Social Conservatives Declare Victory on Bathrooms, Marriage in GOP Platform
Philip Wegmann /
CLEVELAND—After fending off attempts to change the Republican Party’s official position on LGBT issues and traditional marriage, a coalition of social conservatives cautiously celebrated an early victory Monday afternoon.
Before the Grand Old Party picks its presidential nominee formally, a select set of delegates on the platform committee will spend the week staking out Republican positions on everything from domestic to international issues definitively.
On the social issue front of the Republican platform, conservatives maintained a strict definition of marriage as being between a man and a woman. They limited the use of single-sex bathrooms in public buildings to those of the same biological sex. And they defeated efforts to steer the party in a direction more in line with LGBT advocacy groups.
“There are those who are committed to undermining the conservative ideals that this party has long stood for,” said Tony Perkins, president of the conservative Family Research Center and a Louisiana delegate to the convention.
“They’re an extreme minority, they’re committed to their view, and I think they will persist,” he told The Daily Signal Monday. “But I don’t believe they will prevail.”
To become a part of the party’s platform, those initial advances still need to be ratified by a majority of the 2,472 Republican delegates that will crowd onto the floor of Quicken Loans Arena next week.
But social conservatives seemed confident Monday afternoon that they had defeated an effort financed by billionaire Republican Paul E. Singer, according to The New York Times. His group, American Unity Fund, along with Log Cabin Republicans, aimed to hammer new gay rights planks into the platform.
The effort ultimately failed in the subcommittee on the family.
“I’m really happy with the way it turned out. I had heard that somebody was spending $6 million to get LGBT stuff into the platform,” Kansas delegate Mary Culp told The Daily Signal. “I would say that the effort fizzled.”
President Barack Obama’s bathroom directive took center stage. In a sweeping May proclamation, the administration instructed local schools to extend Title IX protections, which prohibit sex-based discrimination, to transgender students. The directive suggested that schools that refuse to allow transgender students to use the single-sex bathrooms and locker rooms of the gender they identify with would potentially lose federal funds.
Addressing that policy in the platform is a political miscalculation, according to Anne Dickerson, a New York delegate who argued that the “discussion of bathrooms takes us down a rabbit hole quite a great distance.”
“I think this is a state issue,” she told her colleagues during a subcommittee hearing. “A lot of states, local municipalities, and schools who have transgender students have dealt with this issue rightfully at the local level.”

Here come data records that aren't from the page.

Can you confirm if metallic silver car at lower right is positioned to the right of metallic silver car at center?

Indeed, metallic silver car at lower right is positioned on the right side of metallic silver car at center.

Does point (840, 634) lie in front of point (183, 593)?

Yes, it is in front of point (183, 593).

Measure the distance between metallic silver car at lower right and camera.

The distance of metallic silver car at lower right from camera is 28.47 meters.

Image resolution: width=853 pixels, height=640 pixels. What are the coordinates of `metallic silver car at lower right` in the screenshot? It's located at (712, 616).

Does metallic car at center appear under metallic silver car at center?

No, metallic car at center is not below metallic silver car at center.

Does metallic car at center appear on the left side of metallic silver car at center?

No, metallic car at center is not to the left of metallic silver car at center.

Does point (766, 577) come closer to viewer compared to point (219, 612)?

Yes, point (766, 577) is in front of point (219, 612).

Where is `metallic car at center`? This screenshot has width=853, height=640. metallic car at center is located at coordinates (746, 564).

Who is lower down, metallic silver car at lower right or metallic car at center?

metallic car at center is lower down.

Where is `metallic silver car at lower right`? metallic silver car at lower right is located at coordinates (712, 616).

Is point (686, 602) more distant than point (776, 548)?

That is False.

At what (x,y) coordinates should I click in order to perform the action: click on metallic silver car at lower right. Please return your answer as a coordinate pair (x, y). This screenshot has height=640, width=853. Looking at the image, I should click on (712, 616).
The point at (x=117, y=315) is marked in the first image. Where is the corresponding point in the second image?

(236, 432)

Though Dickerson declined to comment for this article, the New York delegate argued in committee that Republicans were blindly taking Democrats’ bait by elevating the issue in their platform.

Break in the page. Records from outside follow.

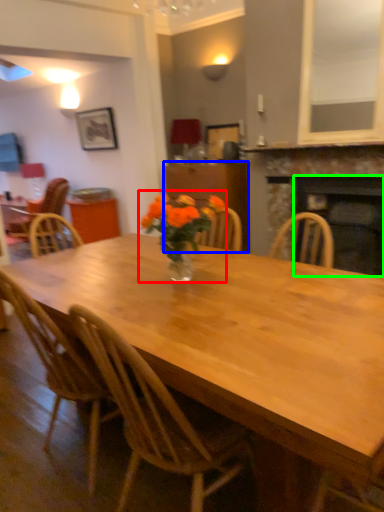 Question: Which object is the farthest from floral arrangement (highlighted by a red box)? Choose among these: cabinetry (highlighted by a blue box) or fireplace (highlighted by a green box).

Choices:
 (A) cabinetry
 (B) fireplace

Answer: (A) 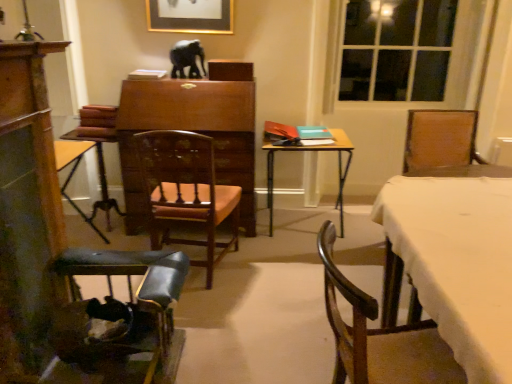 What do you see at coordinates (313, 152) in the screenshot? I see `wooden table at center` at bounding box center [313, 152].

What do you see at coordinates (117, 318) in the screenshot?
I see `metallic blue chair at lower left, the 3th chair in the right-to-left sequence` at bounding box center [117, 318].

The image size is (512, 384). What do you see at coordinates (27, 212) in the screenshot?
I see `wooden dresser at left` at bounding box center [27, 212].

At what (x,y) coordinates should I click in order to perform the action: click on wooden table at center. Please return your answer as a coordinate pair (x, y). Looking at the image, I should click on (313, 152).

Which object is more forward, wooden armchair at center or matte gold picture frame at upper center?

Positioned in front is wooden armchair at center.

From the image's perspective, relative to matte gold picture frame at upper center, is wooden armchair at center above or below?

Clearly, from the image's perspective, wooden armchair at center is below matte gold picture frame at upper center.

Is point (115, 134) closer or farther from the camera than point (176, 16)?

Point (115, 134) is positioned closer to the camera compared to point (176, 16).

Can you tell me how much wooden armchair at center and matte gold picture frame at upper center differ in facing direction?

The angular difference between wooden armchair at center and matte gold picture frame at upper center is 2.97 degrees.

Considering the relative positions of wooden polished chair at center, which is the 2th chair from right to left, and matte gold picture frame at upper center in the image provided, is wooden polished chair at center, which is the 2th chair from right to left, to the right of matte gold picture frame at upper center from the viewer's perspective?

Yes, wooden polished chair at center, which is the 2th chair from right to left, is to the right of matte gold picture frame at upper center.

From a real-world perspective, is wooden polished chair at center, which is the 2th chair from right to left, on top of matte gold picture frame at upper center?

Incorrect, from a real-world perspective, wooden polished chair at center, which is the 2th chair from right to left, is lower than matte gold picture frame at upper center.

Are wooden polished chair at center, which is the 2th chair from right to left, and matte gold picture frame at upper center far apart?

Absolutely, wooden polished chair at center, which is the 2th chair from right to left, is distant from matte gold picture frame at upper center.

Consider the image. Are wooden table at center and wooden chair at lower right, the third chair positioned from the left, beside each other?

No, wooden table at center is not with wooden chair at lower right, the third chair positioned from the left.

From the image's perspective, is wooden table at center beneath wooden chair at lower right, the 1th chair positioned from the right?

No.

Considering the relative positions of wooden table at center and wooden chair at lower right, the third chair positioned from the left, in the image provided, is wooden table at center to the left or to the right of wooden chair at lower right, the third chair positioned from the left,?

wooden table at center is to the left of wooden chair at lower right, the third chair positioned from the left.

Can you confirm if shiny black elephant at center is positioned to the right of wooden table at center?

In fact, shiny black elephant at center is to the left of wooden table at center.

From the image's perspective, is shiny black elephant at center above wooden table at center?

Correct, shiny black elephant at center appears higher than wooden table at center in the image.

From a real-world perspective, is shiny black elephant at center located beneath wooden table at center?

No, from a real-world perspective, shiny black elephant at center is not below wooden table at center.

How many degrees apart are the facing directions of shiny black elephant at center and wooden table at center?

shiny black elephant at center and wooden table at center are facing 0.74 degrees away from each other.

From a real-world perspective, is wooden table at center above or below white cloth-covered table at right?

wooden table at center is situated lower than white cloth-covered table at right in the real world.

Consider the image. Between wooden table at center and white cloth-covered table at right, which one has smaller width?

wooden table at center.

How many degrees apart are the facing directions of wooden table at center and white cloth-covered table at right?

The facing directions of wooden table at center and white cloth-covered table at right are 88.5 degrees apart.

The image size is (512, 384). I want to click on desk in front of the wooden table at center, so click(453, 260).

Starting from the wooden armchair at center, which chair is the 1st one to the right? Please provide its 2D coordinates.

[(117, 318)]

Is metallic blue chair at lower left, the 3th chair in the right-to-left sequence, taller than wooden armchair at center?

No.

Considering the points (64, 379) and (97, 121), which point is in front, point (64, 379) or point (97, 121)?

The point (64, 379) is closer.

In terms of width, does metallic blue chair at lower left, the 3th chair in the right-to-left sequence, look wider or thinner when compared to wooden armchair at center?

Considering their sizes, metallic blue chair at lower left, the 3th chair in the right-to-left sequence, looks broader than wooden armchair at center.

Consider the image. Considering the relative sizes of wooden armchair at center and shiny black elephant at center in the image provided, is wooden armchair at center thinner than shiny black elephant at center?

No.

Is wooden armchair at center turned away from shiny black elephant at center?

No, wooden armchair at center's orientation is not away from shiny black elephant at center.

Is wooden armchair at center next to shiny black elephant at center and touching it?

No, wooden armchair at center is not touching shiny black elephant at center.

This screenshot has width=512, height=384. What are the coordinates of `armchair in front of the matte gold picture frame at upper center` in the screenshot? It's located at (98, 149).

Where is `picture frame lying above the wooden polished chair at center, the 2th chair from the left (from the image's perspective)`? picture frame lying above the wooden polished chair at center, the 2th chair from the left (from the image's perspective) is located at coordinates (190, 16).

When comparing their distances from metallic blue chair at lower left, the 3th chair in the right-to-left sequence, does wooden polished chair at center, the 2th chair from the left, or white cloth-covered table at right seem closer?

Among the two, wooden polished chair at center, the 2th chair from the left, is located nearer to metallic blue chair at lower left, the 3th chair in the right-to-left sequence.

From the image, which object appears to be nearer to wooden table at center, wooden dresser at left or matte gold picture frame at upper center?

Among the two, matte gold picture frame at upper center is located nearer to wooden table at center.

Looking at this image, considering their positions, is wooden polished chair at center, the 2th chair from the left, positioned further to wooden chair at lower right, the third chair positioned from the left, than shiny black elephant at center?

Among the two, shiny black elephant at center is located further to wooden chair at lower right, the third chair positioned from the left.

Which object lies nearer to the anchor point metallic blue chair at lower left, the 3th chair in the right-to-left sequence, shiny black elephant at center or wooden chair at lower right, the 1th chair positioned from the right?

wooden chair at lower right, the 1th chair positioned from the right, is positioned closer to the anchor metallic blue chair at lower left, the 3th chair in the right-to-left sequence.

From the image, which object appears to be nearer to wooden dresser at left, wooden polished chair at center, the 2th chair from the left, or shiny black elephant at center?

Among the two, wooden polished chair at center, the 2th chair from the left, is located nearer to wooden dresser at left.

In the scene shown: Which object lies further to the anchor point metallic blue chair at lower left, which is counted as the first chair, starting from the left, wooden polished chair at center, the 2th chair from the left, or wooden table at center?

Among the two, wooden table at center is located further to metallic blue chair at lower left, which is counted as the first chair, starting from the left.

Consider the image. Looking at the image, which one is located closer to matte gold picture frame at upper center, metallic blue chair at lower left, the 3th chair in the right-to-left sequence, or shiny black elephant at center?

The object closer to matte gold picture frame at upper center is shiny black elephant at center.

When comparing their distances from wooden dresser at left, does matte gold picture frame at upper center or wooden polished chair at center, the 2th chair from the left, seem closer?

wooden polished chair at center, the 2th chair from the left, is positioned closer to the anchor wooden dresser at left.

You are a GUI agent. You are given a task and a screenshot of the screen. Output one action in this format:
    pyautogui.click(x=<x>, y=<y>)
    Task: Click on the armchair between shiny black elephant at center and wooden polished chair at center, the 2th chair from the left, in the vertical direction
    Image resolution: width=512 pixels, height=384 pixels.
    Given the screenshot: What is the action you would take?
    pyautogui.click(x=98, y=149)

Identify the location of animal that lies between matte gold picture frame at upper center and wooden armchair at center from top to bottom. (187, 58).

Find the location of a particular element. Image resolution: width=512 pixels, height=384 pixels. armchair between matte gold picture frame at upper center and wooden polished chair at center, the 2th chair from the left, from top to bottom is located at coordinates (98, 149).

Identify the location of armchair between white cloth-covered table at right and shiny black elephant at center from front to back. The width and height of the screenshot is (512, 384). point(98,149).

Gregory Angelo, president of Log Cabin Republicans, echoed that sentiment, telling The Daily Signal he’s frustrated by Monday’s development.
“This is a foolish issue to nationalize and talk about within the Republican Party platform,” he said. “It literally drags the platform into the gutter when so many people who are on this committee seem hell-bent with some obsession with bathroom use.”
Social conservatives on the family subcommittee justified their positions by insisting that the White House forced their hand. It was necessary to insert bathroom language in the platform, they argue, to offer a rebuttal and give local school districts guidance on the issue.
“Cowards would say this is not politically expedient, let’s not talk about it, let’s just let the president’s radical agenda go unchallenged,” Perkins told The Daily Signal. “This is not the party of cowards.”
In an interview last week with The Daily Signal, former Virginia Attorney General Ken Cuccinelli said delegates on the platform committee should take up the issue to keep boys and girls in their respective bathrooms based on biology, not gender identity.
“The president had made a federal issue—and it’s amazing to be saying this—of bathrooms,” Cuccinelli said. “The president has done this, we didn’t. But if he’s going to pick the fight, we’re not going to back down.”
The fight over social issues comes as evangelical voters question where Donald Trump, the party’s presumptive presidential nominee, stands on social issues.
Trump has been friendly toward former Olympian and current transgender advocate Caitlyn Jenner—who announced she will speak as a “transgender ambassador” at an event in Cleveland during the convention.
But recently the New York businessman announced his support of a North Carolina law that requires individuals to use public restrooms that correspond with their biological gender.
Social conservatives see the platform as a way to tether Trump to their brand of a pro-family platform. And so far, the Trump campaign has demonstrated little interest in challenging the party platform.
That’s good news for conservative groups such as the Susan B. Anthony List that were happy with the 2012 platform position on abortion, which looks unlikely to have significant changes.
“We’re going to remain vigilant, we want it [to] remain rock solid, and then we want to see Mr. Trump embrace this platform once it’s passed,” said Billy Valentine, the pro-life group’s director of government affairs, in an interview last week.
Though the party’s presumptive nominee disagrees with some GOP orthodoxies, coalition members say they’re confident that Republican doctrine on social issues will be conserved in the party platform.